September 16, 2015
Indian Economy|Capital Markets
By Nitin Desai
Two recent events have provoked this reflection on the role of large corporates in our economy. The first is the Prime Minister's meeting with corporate leaders aimed at reviving corporate investment. The second is the exchange between Mr.Narayan Murthy and Prof.C.N.R.Rao on the role of our corporates in the innovation process.
Take first the matter of corporate investment trends. A recent RBI study has painted a bleak picture with project investments by corporates falling from a peak of Rs.380 thousand crores in 2010-11 to Rs.193 thousand crores in 2014-15. Unless there is a massive increase in spending on new projects, the prospects for this and the next financial are for a further decline as the carry over of project expenditure from current projects is just Rs.84 thousand crores in 2015-16 and Rs.37 thousand crores in 2016-17.
Many explanations have been advanced for this decline in corporate investment and the large number of stalled projects. This year's Economic Survey, after a careful analysis, attributes "over-exuberance and a credit bubble as the primary reasons (rather than lack of regulatory clearances) for stalled projects in the private sector." A more granular analysis indicates lack of demand growth and loss of promoter interest as the dominant reasons for this.
The lack of demand growth is plausible for projects producing capital goods as the growth rate of fixed investment has collapsed from 12.8 % in the decade before 2011-12 to 2.4% in the last three financial years. Export growth has also slowed down particularly in the last and this financial year. However the slow down in the growth in private consumption is quite small, from 7.8% in the decade to 2011-12 to 6% in the last three financial years. The corresponding figures for government consumption are 7.3% and 5.5%.
The loss of promoter interest is because of corporate myopia. Investment in capacity expansion, market development and technology upgradation has to be framed with a long term view of corporate strategy. In fact a slowdown is a good time to invest for the long term as equipment and construction service providers will offer more favourable terms than in boom times. But of course, this assumes that the corporates plan their cash flow with this long term perspective and do not over commit in boom times and retain the capacity to ride the cyclical troughs that are unavoidable in any open market economy.

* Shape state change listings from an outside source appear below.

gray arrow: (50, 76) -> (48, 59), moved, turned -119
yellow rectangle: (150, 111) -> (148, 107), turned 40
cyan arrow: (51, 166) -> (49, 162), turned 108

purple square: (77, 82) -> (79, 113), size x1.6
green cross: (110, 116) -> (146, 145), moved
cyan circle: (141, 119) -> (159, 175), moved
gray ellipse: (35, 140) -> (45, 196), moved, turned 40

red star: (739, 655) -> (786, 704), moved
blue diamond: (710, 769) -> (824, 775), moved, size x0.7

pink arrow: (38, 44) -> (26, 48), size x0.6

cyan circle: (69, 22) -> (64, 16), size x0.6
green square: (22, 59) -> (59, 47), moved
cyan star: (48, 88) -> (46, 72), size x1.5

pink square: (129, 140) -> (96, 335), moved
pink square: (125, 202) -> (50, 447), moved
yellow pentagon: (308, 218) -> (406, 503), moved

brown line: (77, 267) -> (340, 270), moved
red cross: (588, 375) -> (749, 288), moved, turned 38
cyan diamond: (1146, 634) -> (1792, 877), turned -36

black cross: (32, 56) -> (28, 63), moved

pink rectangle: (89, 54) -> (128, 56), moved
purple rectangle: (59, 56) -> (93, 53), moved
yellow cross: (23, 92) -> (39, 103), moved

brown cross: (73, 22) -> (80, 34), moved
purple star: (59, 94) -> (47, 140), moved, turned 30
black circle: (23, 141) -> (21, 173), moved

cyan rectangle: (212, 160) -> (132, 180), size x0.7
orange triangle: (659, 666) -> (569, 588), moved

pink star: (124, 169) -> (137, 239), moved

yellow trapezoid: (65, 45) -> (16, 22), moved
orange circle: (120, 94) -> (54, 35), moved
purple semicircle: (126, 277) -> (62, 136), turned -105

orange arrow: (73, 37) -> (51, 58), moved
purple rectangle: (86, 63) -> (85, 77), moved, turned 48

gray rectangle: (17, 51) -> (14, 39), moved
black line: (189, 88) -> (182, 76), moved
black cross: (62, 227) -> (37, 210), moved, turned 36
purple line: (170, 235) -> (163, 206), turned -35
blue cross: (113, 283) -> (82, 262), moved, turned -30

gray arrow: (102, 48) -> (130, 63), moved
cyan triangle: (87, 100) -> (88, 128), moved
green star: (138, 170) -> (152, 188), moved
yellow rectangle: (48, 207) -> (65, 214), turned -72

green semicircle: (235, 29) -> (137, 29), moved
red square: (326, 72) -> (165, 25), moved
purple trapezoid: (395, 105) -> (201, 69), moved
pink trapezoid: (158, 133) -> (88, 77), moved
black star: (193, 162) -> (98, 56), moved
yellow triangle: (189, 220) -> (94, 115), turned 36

That is what is missing in the Indian corporate sector-the long view that stays within corporate goals in good times and bad and that does not get diverted by irrational exuberance for unrelated areas of activity which happen to be the rage at the moment. It is this which led many to overcommit to expensive infrastructure projects and accumulate debts which today hold them back. We have seen this herd instinct in the past also leading to overcapacity and profit erosion. The short sightedness of corporate owners and managers is as much to blame for the current slowdown in corporate investments as public policy failures.
The failure to take a long view is particularly evident in the low commitment to R and D in our corporate sector. The share of the corporate sector in total R and D expenditure has increased from around 25% in 2002-03 to 34% in 2009-10, the latest year for which data is available on the DST website. This is well below the global norm of 65-80% private sector share. More than half of the private expenditure is in three sectors-pharmaceuticals, transportation and infotech.
India has a huge advantage in the low cost of research scientists and engineers. This has been recognised by global corporations who are investing substantial sums in in-house or outsourced R &D in India. According to the Indian Brand Equity Foundation their procurement of R and D and engineering services is about $18 billion and this far exceeds the aggregate R and D spending of Indian corporates. This involves not just US and European firms but also Chinese MNCs like Huawei and Xiaomi who are setting up large R & D facilities employing thousands in Bengaluru.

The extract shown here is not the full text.